(Transcribed page contents)

■ ■ ■ ■

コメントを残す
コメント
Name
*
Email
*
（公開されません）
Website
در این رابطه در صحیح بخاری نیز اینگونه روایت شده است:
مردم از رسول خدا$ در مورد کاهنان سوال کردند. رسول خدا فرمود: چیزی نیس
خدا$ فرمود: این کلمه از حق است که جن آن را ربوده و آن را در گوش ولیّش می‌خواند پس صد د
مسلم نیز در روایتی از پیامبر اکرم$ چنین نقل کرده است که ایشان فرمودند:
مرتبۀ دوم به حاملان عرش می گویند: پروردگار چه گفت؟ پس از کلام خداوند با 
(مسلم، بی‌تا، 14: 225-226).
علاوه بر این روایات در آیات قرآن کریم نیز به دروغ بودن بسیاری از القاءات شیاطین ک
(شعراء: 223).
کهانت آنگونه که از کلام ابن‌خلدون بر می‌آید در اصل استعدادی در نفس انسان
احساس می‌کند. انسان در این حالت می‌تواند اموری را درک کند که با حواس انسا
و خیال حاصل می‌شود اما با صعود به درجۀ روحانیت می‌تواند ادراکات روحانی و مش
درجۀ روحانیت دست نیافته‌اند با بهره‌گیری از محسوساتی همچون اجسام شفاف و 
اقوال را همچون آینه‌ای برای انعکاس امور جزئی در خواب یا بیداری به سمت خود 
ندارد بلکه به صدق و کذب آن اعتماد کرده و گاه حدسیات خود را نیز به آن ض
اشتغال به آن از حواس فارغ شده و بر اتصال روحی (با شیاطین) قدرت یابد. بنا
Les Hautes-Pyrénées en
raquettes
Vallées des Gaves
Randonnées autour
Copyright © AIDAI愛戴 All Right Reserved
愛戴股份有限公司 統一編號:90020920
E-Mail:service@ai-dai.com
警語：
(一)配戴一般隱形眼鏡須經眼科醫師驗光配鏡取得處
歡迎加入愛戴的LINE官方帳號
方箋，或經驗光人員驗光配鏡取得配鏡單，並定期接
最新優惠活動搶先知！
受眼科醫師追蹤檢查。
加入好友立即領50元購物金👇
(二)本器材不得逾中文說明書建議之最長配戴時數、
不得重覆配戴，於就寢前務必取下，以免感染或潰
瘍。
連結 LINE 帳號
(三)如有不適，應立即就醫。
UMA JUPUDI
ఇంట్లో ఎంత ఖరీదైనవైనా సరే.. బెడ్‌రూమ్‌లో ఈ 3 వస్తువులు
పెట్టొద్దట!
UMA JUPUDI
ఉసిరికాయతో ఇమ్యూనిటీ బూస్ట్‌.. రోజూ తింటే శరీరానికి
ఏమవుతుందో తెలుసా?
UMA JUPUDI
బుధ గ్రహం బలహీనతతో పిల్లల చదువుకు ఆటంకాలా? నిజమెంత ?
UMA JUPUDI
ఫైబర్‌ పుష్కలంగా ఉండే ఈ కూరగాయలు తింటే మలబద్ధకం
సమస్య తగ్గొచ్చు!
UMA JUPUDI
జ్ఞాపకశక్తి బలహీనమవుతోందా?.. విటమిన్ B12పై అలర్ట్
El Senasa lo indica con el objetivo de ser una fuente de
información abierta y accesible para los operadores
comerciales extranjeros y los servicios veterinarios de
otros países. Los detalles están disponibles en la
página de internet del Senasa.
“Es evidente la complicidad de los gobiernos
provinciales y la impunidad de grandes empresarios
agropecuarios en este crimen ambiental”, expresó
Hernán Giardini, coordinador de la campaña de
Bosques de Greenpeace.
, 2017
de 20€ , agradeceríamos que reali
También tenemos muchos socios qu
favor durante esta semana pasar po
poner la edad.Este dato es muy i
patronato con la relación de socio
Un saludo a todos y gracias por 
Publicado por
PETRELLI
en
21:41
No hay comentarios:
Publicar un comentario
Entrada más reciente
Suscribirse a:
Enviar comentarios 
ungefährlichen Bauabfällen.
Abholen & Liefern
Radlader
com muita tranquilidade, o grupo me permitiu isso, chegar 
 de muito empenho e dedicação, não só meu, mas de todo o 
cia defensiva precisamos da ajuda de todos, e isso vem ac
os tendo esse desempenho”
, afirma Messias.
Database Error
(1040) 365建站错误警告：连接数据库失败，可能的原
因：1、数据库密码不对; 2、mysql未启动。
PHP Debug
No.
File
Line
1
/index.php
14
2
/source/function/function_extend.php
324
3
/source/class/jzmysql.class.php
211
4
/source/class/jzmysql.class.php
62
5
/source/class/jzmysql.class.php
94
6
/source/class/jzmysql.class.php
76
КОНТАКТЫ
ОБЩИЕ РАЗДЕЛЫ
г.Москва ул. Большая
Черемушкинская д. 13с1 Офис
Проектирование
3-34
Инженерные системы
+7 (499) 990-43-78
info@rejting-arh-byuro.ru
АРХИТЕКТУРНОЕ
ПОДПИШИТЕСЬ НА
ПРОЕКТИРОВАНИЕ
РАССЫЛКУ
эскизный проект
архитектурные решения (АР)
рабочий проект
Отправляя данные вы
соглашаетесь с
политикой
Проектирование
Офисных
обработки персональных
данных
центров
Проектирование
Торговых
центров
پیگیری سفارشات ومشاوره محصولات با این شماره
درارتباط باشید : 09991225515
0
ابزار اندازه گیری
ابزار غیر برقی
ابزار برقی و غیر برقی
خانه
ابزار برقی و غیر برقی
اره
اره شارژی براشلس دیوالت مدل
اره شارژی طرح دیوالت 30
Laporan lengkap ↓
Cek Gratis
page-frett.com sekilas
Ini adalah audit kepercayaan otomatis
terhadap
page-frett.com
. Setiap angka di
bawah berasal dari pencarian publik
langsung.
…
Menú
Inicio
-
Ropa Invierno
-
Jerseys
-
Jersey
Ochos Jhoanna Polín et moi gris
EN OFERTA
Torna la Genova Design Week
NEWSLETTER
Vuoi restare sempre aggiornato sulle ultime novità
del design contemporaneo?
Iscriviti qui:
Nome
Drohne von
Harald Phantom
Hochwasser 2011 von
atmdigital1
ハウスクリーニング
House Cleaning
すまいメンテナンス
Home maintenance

■ ■ ■ ■

> [About this task]:
Repeat each record exactly, leaving nothing out.

> [Task output]:
コメントを残す
コメント
Name
*
Email
*
（公開されません）
Website
در این رابطه در صحیح بخاری نیز اینگونه روایت شده است:
مردم از رسول خدا$ در مورد کاهنان سوال کردند. رسول خدا فرمود: چیزی نیس
خدا$ فرمود: این کلمه از حق است که جن آن را ربوده و آن را در گوش ولیّش می‌خواند پس صد د
مسلم نیز در روایتی از پیامبر اکرم$ چنین نقل کرده است که ایشان فرمودند:
مرتبۀ دوم به حاملان عرش می گویند: پروردگار چه گفت؟ پس از کلام خداوند با 
(مسلم، بی‌تا، 14: 225-226).
علاوه بر این روایات در آیات قرآن کریم نیز به دروغ بودن بسیاری از القاءات شیاطین ک
(شعراء: 223).
کهانت آنگونه که از کلام ابن‌خلدون بر می‌آید در اصل استعدادی در نفس انسان
احساس می‌کند. انسان در این حالت می‌تواند اموری را درک کند که با حواس انسا
و خیال حاصل می‌شود اما با صعود به درجۀ روحانیت می‌تواند ادراکات روحانی و مش
درجۀ روحانیت دست نیافته‌اند با بهره‌گیری از محسوساتی همچون اجسام شفاف و 
اقوال را همچون آینه‌ای برای انعکاس امور جزئی در خواب یا بیداری به سمت خود 
ندارد بلکه به صدق و کذب آن اعتماد کرده و گاه حدسیات خود را نیز به آن ض
اشتغال به آن از حواس فارغ شده و بر اتصال روحی (با شیاطین) قدرت یابد. بنا
Les Hautes-Pyrénées en
raquettes
Vallées des Gaves
Randonnées autour
Copyright © AIDAI愛戴 All Right Reserved
愛戴股份有限公司 統一編號:90020920
E-Mail:service@ai-dai.com
警語：
(一)配戴一般隱形眼鏡須經眼科醫師驗光配鏡取得處
歡迎加入愛戴的LINE官方帳號
方箋，或經驗光人員驗光配鏡取得配鏡單，並定期接
最新優惠活動搶先知！
受眼科醫師追蹤檢查。
加入好友立即領50元購物金👇
(二)本器材不得逾中文說明書建議之最長配戴時數、
不得重覆配戴，於就寢前務必取下，以免感染或潰
瘍。
連結 LINE 帳號
(三)如有不適，應立即就醫。
UMA JUPUDI
ఇంట్లో ఎంత ఖరీదైనవైనా సరే.. బెడ్‌రూమ్‌లో ఈ 3 వస్తువులు
పెట్టొద్దట!
UMA JUPUDI
ఉసిరికాయతో ఇమ్యూనిటీ బూస్ట్‌.. రోజూ తింటే శరీరానికి
ఏమవుతుందో తెలుసా?
UMA JUPUDI
బుధ గ్రహం బలహీనతతో పిల్లల చదువుకు ఆటంకాలా? నిజమెంత ?
UMA JUPUDI
ఫైబర్‌ పుష్కలంగా ఉండే ఈ కూరగాయలు తింటే మలబద్ధకం
సమస్య తగ్గొచ్చు!
UMA JUPUDI
జ్ఞాపకశక్తి బలహీనమవుతోందా?.. విటమిన్ B12పై అలర్ట్
El Senasa lo indica con el objetivo de ser una fuente de
información abierta y accesible para los operadores
comerciales extranjeros y los servicios veterinarios de
otros países. Los detalles están disponibles en la
página de internet del Senasa.
“Es evidente la complicidad de los gobiernos
provinciales y la impunidad de grandes empresarios
agropecuarios en este crimen ambiental”, expresó
Hernán Giardini, coordinador de la campaña de
Bosques de Greenpeace.
, 2017
de 20€ , agradeceríamos que reali
También tenemos muchos socios qu
favor durante esta semana pasar po
poner la edad.Este dato es muy i
patronato con la relación de socio
Un saludo a todos y gracias por 
Publicado por
PETRELLI
en
21:41
No hay comentarios:
Publicar un comentario
Entrada más reciente
Suscribirse a:
Enviar comentarios 
ungefährlichen Bauabfällen.
Abholen & Liefern
Radlader
com muita tranquilidade, o grupo me permitiu isso, chegar 
 de muito empenho e dedicação, não só meu, mas de todo o 
cia defensiva precisamos da ajuda de todos, e isso vem ac
os tendo esse desempenho”
, afirma Messias.
Database Error
(1040) 365建站错误警告：连接数据库失败，可能的原
因：1、数据库密码不对; 2、mysql未启动。
PHP Debug
No.
File
Line
1
/index.php
14
2
/source/function/function_extend.php
324
3
/source/class/jzmysql.class.php
211
4
/source/class/jzmysql.class.php
62
5
/source/class/jzmysql.class.php
94
6
/source/class/jzmysql.class.php
76
КОНТАКТЫ
ОБЩИЕ РАЗДЕЛЫ
г.Москва ул. Большая
Черемушкинская д. 13с1 Офис
Проектирование
3-34
Инженерные системы
+7 (499) 990-43-78
info@rejting-arh-byuro.ru
АРХИТЕКТУРНОЕ
ПОДПИШИТЕСЬ НА
ПРОЕКТИРОВАНИЕ
РАССЫЛКУ
эскизный проект
архитектурные решения (АР)
рабочий проект
Отправляя данные вы
соглашаетесь с
политикой
Проектирование
Офисных
обработки персональных
данных
центров
Проектирование
Торговых
центров
پیگیری سفارشات ومشاوره محصولات با این شماره
درارتباط باشید : 09991225515
0
ابزار اندازه گیری
ابزار غیر برقی
ابزار برقی و غیر برقی
خانه
ابزار برقی و غیر برقی
اره
اره شارژی براشلس دیوالت مدل
اره شارژی طرح دیوالت 30
Laporan lengkap ↓
Cek Gratis
page-frett.com sekilas
Ini adalah audit kepercayaan otomatis
terhadap
page-frett.com
. Setiap angka di
bawah berasal dari pencarian publik
langsung.
…
Menú
Inicio
-
Ropa Invierno
-
Jerseys
-
Jersey
Ochos Jhoanna Polín et moi gris
EN OFERTA
Torna la Genova Design Week
NEWSLETTER
Vuoi restare sempre aggiornato sulle ultime novità
del design contemporaneo?
Iscriviti qui:
Nome
Drohne von
Harald Phantom
Hochwasser 2011 von
atmdigital1
ハウスクリーニング
House Cleaning
すまいメンテナンス
Home maintenance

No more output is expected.